In a paper titled Of Tails and Tempests: Feminine Sexuality and Shakespearean Children's Texts by Erica Hateley of Monash University, they say “If mermaids have long represented the competition between sexuality and spirituality within the feminine, Mirandas have represented the competition between autonomy and familial obligation.” While they have previously existed as opposites, in the last two decades these two characters have merged to produce a “Mermaid-Miranda” figure, specifically in children’s texts. Seemingly with the goal of emulating behavioral ideals for young girls, using the Mermaid-Miranda as a model, that conveys their obligation. They go on to say “The ambiguities legible in both the mermaid- and Miranda-figures are potentially challenging to patriarchal culture in that the mermaid traditionally represents a model of autonomous and devouring feminine sexuality, and Miranda's use-value for social cohesion is only as great as her willingness to adhere to the roles of daughter and wife that are offered to her. As the nineteenth-century project of domesticating mermaids and Mirandas developed, they moved from signifying the task of a male protagonist's sexual/social development into being subjects themselves. However, in the move from the margins to the center — or from ocean to land — that ambiguity has been systematically erased, producing points of identification for the contemporary juvenile female reader that are emphatically chaste or asexual, except within the confines of hetero-normative marriage. The contemporary mermaid-Miranda's "task" is to resolve her sexuality into either absence or regulated presence. By extension, the implied girl reader is socialized into a self-regulating identity that is subordinated to patriarchal models of sexuality, models that Shakespeare himself then seems to authorize.” If we view this with the lens the Ghouls always do, in that media is created with the purpose of conveying a message, the intention behind this narrative makes a lot of sense. Especially when being used in children’s literature, as writing for children is often done with the purpose of instilling value systems.

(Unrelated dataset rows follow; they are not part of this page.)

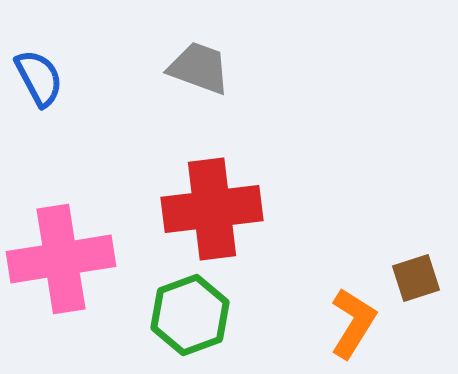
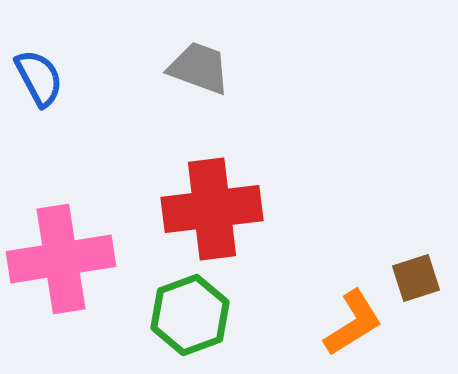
orange L-shape: rotated 26 degrees clockwise
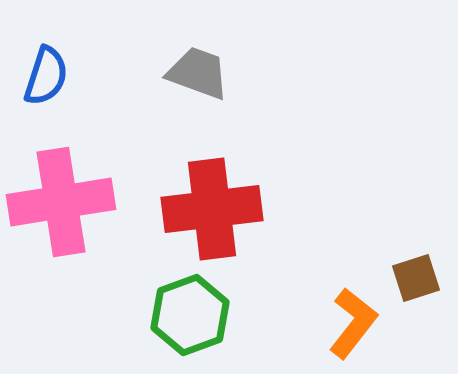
gray trapezoid: moved 1 px left, 5 px down
blue semicircle: moved 7 px right, 2 px up; rotated 46 degrees clockwise
pink cross: moved 57 px up
orange L-shape: rotated 20 degrees counterclockwise
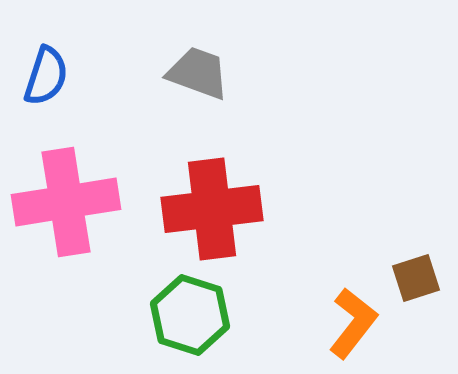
pink cross: moved 5 px right
green hexagon: rotated 22 degrees counterclockwise
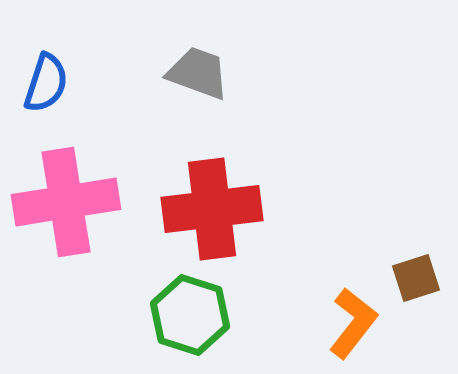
blue semicircle: moved 7 px down
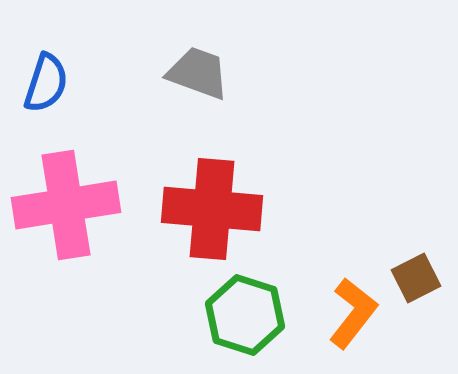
pink cross: moved 3 px down
red cross: rotated 12 degrees clockwise
brown square: rotated 9 degrees counterclockwise
green hexagon: moved 55 px right
orange L-shape: moved 10 px up
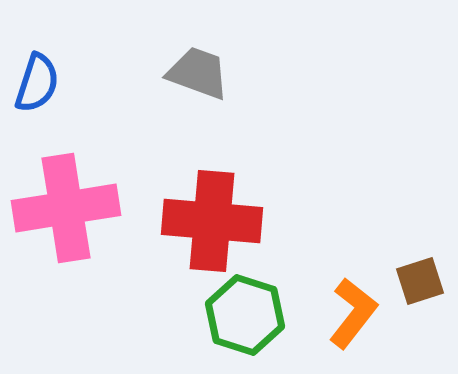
blue semicircle: moved 9 px left
pink cross: moved 3 px down
red cross: moved 12 px down
brown square: moved 4 px right, 3 px down; rotated 9 degrees clockwise
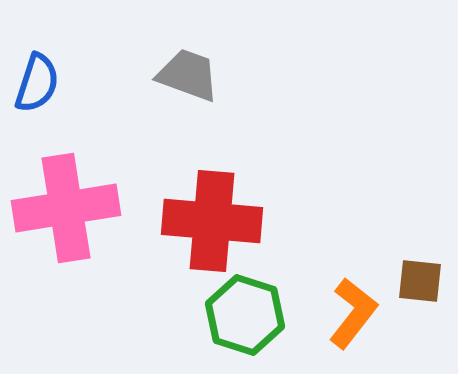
gray trapezoid: moved 10 px left, 2 px down
brown square: rotated 24 degrees clockwise
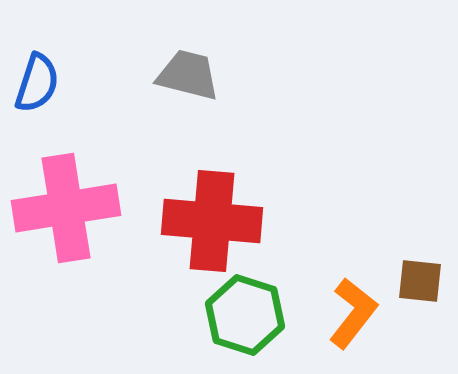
gray trapezoid: rotated 6 degrees counterclockwise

According to Hateley the use of the Mermaid-Miranda has transformed the Mermaid from the monstrous feminine to a reinforcer of patriarchal values through Disney's the Little Mermaid, and Penni Russon's Undine (2004). “Given these contradictions, it is unsurprising that nineteenth-century writers began producing mermaids for children, especially girl readers, who themselves were made the sites of contradictory codings of sexuality and chastity, knowledge and innocence, the future virginal-maternal…The domestication of Miranda follows a comparable logical trajectory, for if Prospero was the nineteenth century's "ideally wise and protective father" (Bottoms 2004, 10), Miranda became the nineteenth century's ideally chaste, but potentially sexual daughter. The storm that gives the play its name is, like the mermaid's tail, both present and absent: it has a seeming reality, yet can have no effect beyond Prospero's intention. So too, must the sexuality of Miranda (and the adolescent girl) be present, but inactive outside socio-familial structures.” The result being, the message being directed at young girls is problematic, and somewhat unsurprising in terms of the ideals we see represented in children’s media in general. Specifically Disney, who until recently pushed child brides as a narrative pretty regularly. The monstrous Mermaid sanitized to operate as a tool of the patriarchy instead of a fighter against it, which is not the “taking it back” we like to see.
If anything I would have enjoyed seeing Mia be a bit more monstrous as a way of taking back some strength in this film. Instead of just eating random fish, it would have been cool if she ate the predatory men that she interacted with. I still really liked this film, and thought it was a fun and accurate portrayal of the horrors of puberty, as well as an accurate representation of how young girls are sexualized in horrific ways by society. It did a good job with that narrative in some ways, and failed in others.